Their experiments revealed that targeting the CBM complex – either by deleting one or both copies of the CARMA1 gene in Treg cells or by treating tumor-bearing mice with a drug that inhibits MALT1, another component of the complex – caused Treg cells to secrete the immunostimulatory cytokine interferon gamma in tumor tissue alone. The ability to selectively modulate the function of Treg in tumors can avoid the risk of autoimmune disease that would result from systemic Treg depletion.
CBM targeting led to inflammation of tumor tissue and increased infiltration by cytotoxic CD8 T cells and natural killer cells.
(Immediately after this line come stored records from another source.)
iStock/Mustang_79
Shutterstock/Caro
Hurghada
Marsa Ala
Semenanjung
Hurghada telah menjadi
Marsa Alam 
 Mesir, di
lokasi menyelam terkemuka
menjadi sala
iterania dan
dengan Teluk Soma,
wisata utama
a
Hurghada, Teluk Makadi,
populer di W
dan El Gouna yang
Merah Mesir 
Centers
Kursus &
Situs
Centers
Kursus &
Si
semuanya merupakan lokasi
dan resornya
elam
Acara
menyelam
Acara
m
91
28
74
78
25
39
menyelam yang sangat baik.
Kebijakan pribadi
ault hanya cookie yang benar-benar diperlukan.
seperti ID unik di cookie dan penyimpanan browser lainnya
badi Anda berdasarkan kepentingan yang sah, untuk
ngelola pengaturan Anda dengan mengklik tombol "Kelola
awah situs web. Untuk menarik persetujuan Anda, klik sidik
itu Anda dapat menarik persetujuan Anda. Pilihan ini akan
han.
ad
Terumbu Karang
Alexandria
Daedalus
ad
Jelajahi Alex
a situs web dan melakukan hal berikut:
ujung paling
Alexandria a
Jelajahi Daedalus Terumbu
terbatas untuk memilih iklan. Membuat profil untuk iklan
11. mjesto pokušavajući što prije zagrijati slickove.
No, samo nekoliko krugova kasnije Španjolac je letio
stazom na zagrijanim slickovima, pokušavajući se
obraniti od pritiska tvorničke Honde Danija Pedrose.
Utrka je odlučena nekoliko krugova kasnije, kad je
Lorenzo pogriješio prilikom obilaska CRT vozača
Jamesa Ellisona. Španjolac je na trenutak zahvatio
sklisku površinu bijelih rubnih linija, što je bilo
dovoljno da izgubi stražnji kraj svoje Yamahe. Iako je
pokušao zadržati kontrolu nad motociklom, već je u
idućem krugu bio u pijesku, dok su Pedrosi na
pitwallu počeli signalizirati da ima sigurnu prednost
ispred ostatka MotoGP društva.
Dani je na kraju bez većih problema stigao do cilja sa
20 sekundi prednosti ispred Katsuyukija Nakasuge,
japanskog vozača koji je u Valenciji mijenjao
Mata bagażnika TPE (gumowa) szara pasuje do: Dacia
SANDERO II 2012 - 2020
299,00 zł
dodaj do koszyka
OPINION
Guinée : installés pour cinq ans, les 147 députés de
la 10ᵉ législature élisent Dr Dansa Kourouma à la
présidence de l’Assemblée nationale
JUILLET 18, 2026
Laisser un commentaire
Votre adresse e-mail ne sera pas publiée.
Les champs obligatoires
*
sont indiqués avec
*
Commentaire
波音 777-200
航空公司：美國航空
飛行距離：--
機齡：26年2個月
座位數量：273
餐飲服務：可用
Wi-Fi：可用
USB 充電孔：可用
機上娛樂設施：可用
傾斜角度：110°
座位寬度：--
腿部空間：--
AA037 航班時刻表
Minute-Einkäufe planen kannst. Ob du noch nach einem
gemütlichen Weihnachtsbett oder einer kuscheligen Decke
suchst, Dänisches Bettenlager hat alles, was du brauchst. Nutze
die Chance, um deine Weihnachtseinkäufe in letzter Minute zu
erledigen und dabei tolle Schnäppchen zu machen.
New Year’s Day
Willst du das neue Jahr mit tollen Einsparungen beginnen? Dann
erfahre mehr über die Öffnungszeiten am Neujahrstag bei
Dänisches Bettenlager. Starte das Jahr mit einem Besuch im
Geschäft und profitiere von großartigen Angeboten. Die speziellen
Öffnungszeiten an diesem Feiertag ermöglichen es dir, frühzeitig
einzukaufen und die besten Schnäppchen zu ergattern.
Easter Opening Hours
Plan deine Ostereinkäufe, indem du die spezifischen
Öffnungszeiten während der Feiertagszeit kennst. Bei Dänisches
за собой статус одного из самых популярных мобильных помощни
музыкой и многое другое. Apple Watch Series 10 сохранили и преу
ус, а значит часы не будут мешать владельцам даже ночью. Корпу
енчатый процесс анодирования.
But it only reduced the rate of tumor growth in mouse models of melanoma and colon cancer because the activity of those immune cells was still limited by the immune checkpoint protein PD-1. However, blocking the activity of PD-1 with antibodies led to elimination of tumors that had been inflamed by anti-CBM treatment.
“Treg cells are preferentially ‘auto-reactive,’ meaning they react to our own, ‘self’ tissue antigens,” explains Mempel, an associate professor of Medicine at Harvard Medical School. “By reprogramming Treg cells in tumor tissue, we create a local inflammatory autoimmune reaction that primes tumors for immune therapies. So instead of trying to get rid of Treg cells, we now can use them as an asset, harnessing their self-reactivity for cancer treatment.”
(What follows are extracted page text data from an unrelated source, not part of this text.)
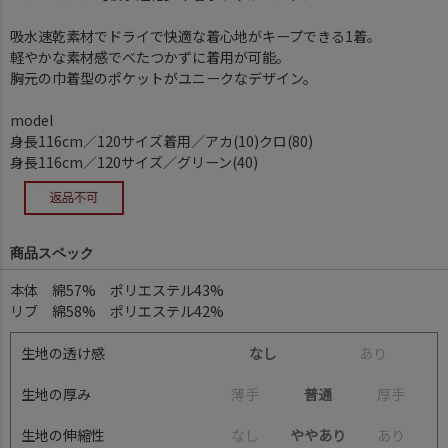
吸水速乾素材でドライで快適な着心地がキープできる1着。
軽やかな素材感でべたつかずに着用が可能。
胸元の巾着型のポケットがユニークなデザイン。
model
身長116cm／120サイズ着用／アカ(10)クロ(80)
身長116cm／120サイズ／グリーン(40)
商品スペック
本体 綿57% ポリエステル43%
リブ 綿58% ポリエステル42%
生地の透け感
なし
あ
り
生地の厚み
薄
手
普通
厚
手
生地の伸縮性
な
し
ややあり
あ
り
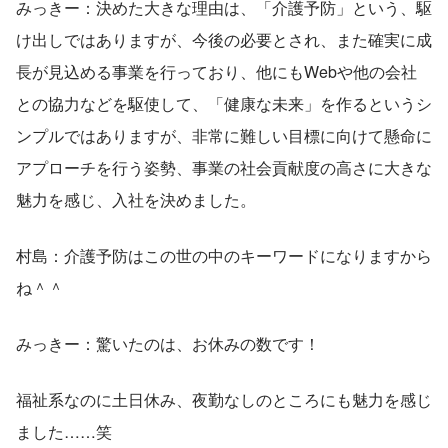
みっきー：決めた大きな理由は、「介護予防」という、駆
け出しではありますが、今後の必要とされ、また確実に成
長が見込める事業を行っており、他にもWebや他の会社
との協力などを駆使して、「健康な未来」を作るというシ
ンプルではありますが、非常に難しい目標に向けて懸命に
アプローチを行う姿勢、事業の社会貢献度の高さに大きな
魅力を感じ、入社を決めました。 
村島：介護予防はこの世の中のキーワードになりますから
ね＾＾
みっきー：驚いたのは、お休みの数です！
福祉系なのに土日休み、夜勤なしのところにも魅力を感じ
ました……笑 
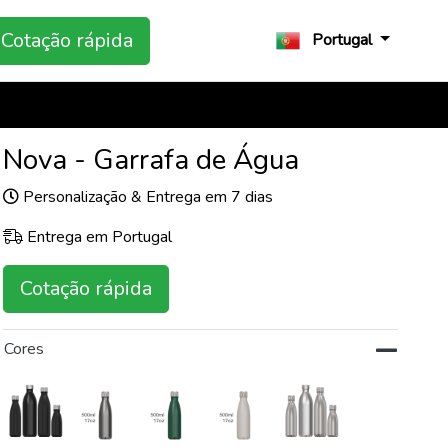
Cotação rápida
Portugal
Nova - Garrafa de Água
Personalização & Entrega em 7 dias
Entrega em Portugal
Cotação rápida
Cores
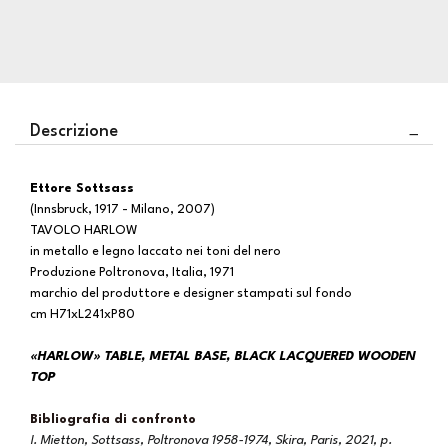
Descrizione
Ettore Sottsass
(Innsbruck, 1917 - Milano, 2007)
TAVOLO HARLOW
in metallo e legno laccato nei toni del nero
Produzione Poltronova, Italia, 1971
marchio del produttore e designer stampati sul fondo
cm H71xL241xP80
«HARLOW» TABLE, METAL BASE, BLACK LACQUERED WOODEN
TOP
Bibliografia di confronto
I. Mietton, Sottsass, Poltronova 1958-1974, Skira, Paris, 2021, p.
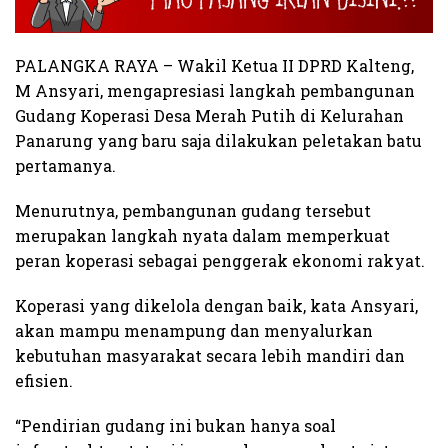
PALANGKA RAYA – Wakil Ketua II DPRD Kalteng,
M Ansyari, mengapresiasi langkah pembangunan
Gudang Koperasi Desa Merah Putih di Kelurahan
Panarung yang baru saja dilakukan peletakan batu
pertamanya.
Menurutnya, pembangunan gudang tersebut
merupakan langkah nyata dalam memperkuat
peran koperasi sebagai penggerak ekonomi rakyat.
Koperasi yang dikelola dengan baik, kata Ansyari,
akan mampu menampung dan menyalurkan
kebutuhan masyarakat secara lebih mandiri dan
efisien.
“Pendirian gudang ini bukan hanya soal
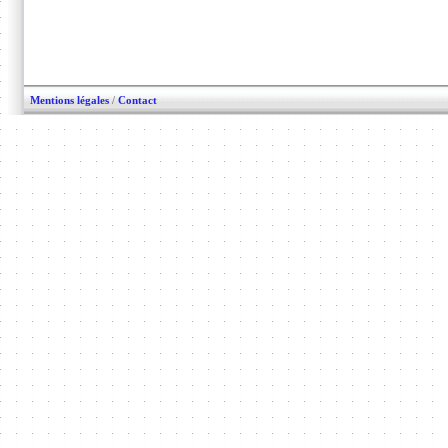
Mentions légales
/
Contact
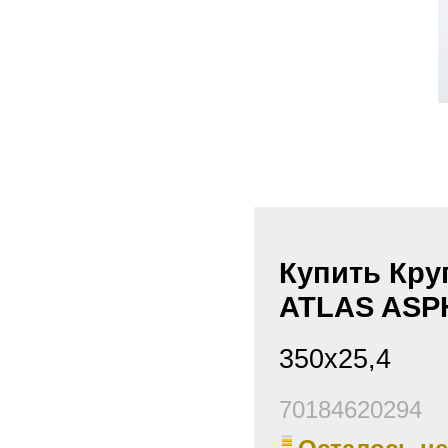
Купить Кру
ATLAS ASPH
350х25,4
70184620294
Mauro Di Pilato, PhD, a research fellow in Dr. Mempel’s lab and lead author of the study, adds, “Now we need to assess whether this approach works as well in humans as it does in mice and understand why Treg cells in the tumor environment, but not elsewhere, are reprogrammed through targeting of the CBM complex. The ability to reprogram Treg cells to improve patient response to immune checkpoint blockade has the potential of increasing the number of patients who can be helped with that approach.”
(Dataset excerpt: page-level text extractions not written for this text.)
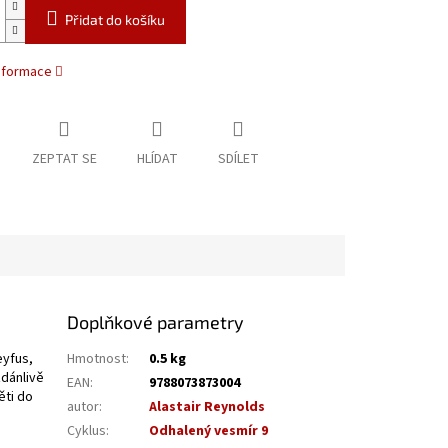
Přidat do košíku
informace
ZEPTAT SE
HLÍDAT
SDÍLET
Doplňkové parametry
eyfus,
Hmotnost
:
0.5 kg
zdánlivě
EAN
:
9788073873004
ěti do
autor
:
Alastair Reynolds
Cyklus
:
Odhalený vesmír 9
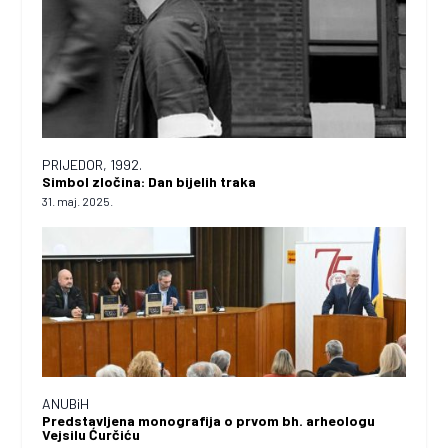
PRIJEDOR, 1992.
Simbol zločina: Dan bijelih traka
31. maj. 2025.
ANUBiH
Predstavljena monografija o prvom bh. arheologu
Vejsilu Ćurčiću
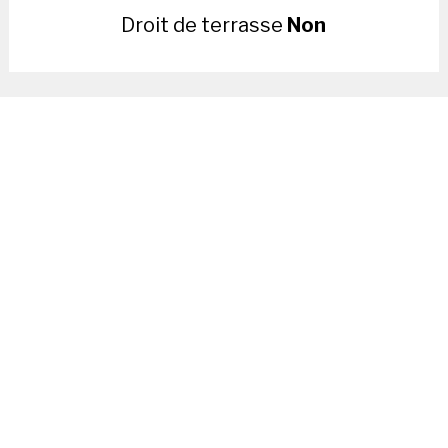
Droit de terrasse
Non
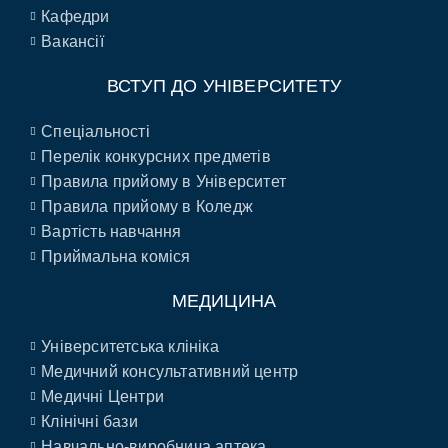
Кафедри
Вакансії
ВСТУП ДО УНІВЕРСИТЕТУ
Спеціальності
Перелік конкурсних предметів
Правила прийому в Університет
Правила прийому в Коледж
Вартість навчання
Приймальна коміся
МЕДИЦИНА
Університетська клініка
Медичний консультативний центр
Медичні Центри
Клінічні бази
Навчально-виробнича аптека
Edward Kim, PhD, MGH CIID, is co-lead author of the Nature paper. Additional co-authors are Bruno Cadilha, Jasper Prüßmann, MD, Mazen Nasrallah, MD, Shariq Usmani, PhD, Esteban Carrizosa, PhD, Vinidhra Mani, PhD, Ross Warner, Benjamin Medoff, MD, Francesco Marangoni, PhD, and Alexandra-Chloe Villani, PhD, MGH CIID; Sandra Misale, PhD, and Matteo Ligorio, MD, PhD, MGH Center for Cancer Research; Davide Seruggia, PhD, Boston Children’s Hospital; and Valentina Zappulli, DVM, MSc, PhD, University of Padua, Italy. Support for the study includes EMBO fellowship grant ALTF534-2015, Marie Curie Global Fellowship 750973, Melanoma Research Alliance Senior Investigator Award MRA-348693, National Institutes of Health grant AI123349, and the Bob and Laura Reynolds MGH Research Scholar Award.
Massachusetts General Hospital, founded in 1811, is the original and largest teaching hospital of Harvard Medical School. The MGH Research Institute conducts the largest hospital-based research program in the nation, with an annual research budget of more than $925 million and major research centers in HIV/AIDS, cardiovascular research, cancer, computational and integrative biology, cutaneous biology, genomic medicine, medical imaging, neurodegenerative disorders, regenerative medicine, reproductive biology, systems biology, photomedicine and transplantation biology. The MGH topped the 2015 Nature Index list of health care organizations publishing in leading scientific journals and earned the prestigious 2015 Foster G. McGaw Prize for Excellence in Community Service. In August 2017 the MGH was once again named to the Honor Roll in the U.S. News & World Report list of “America’s Best Hospitals.”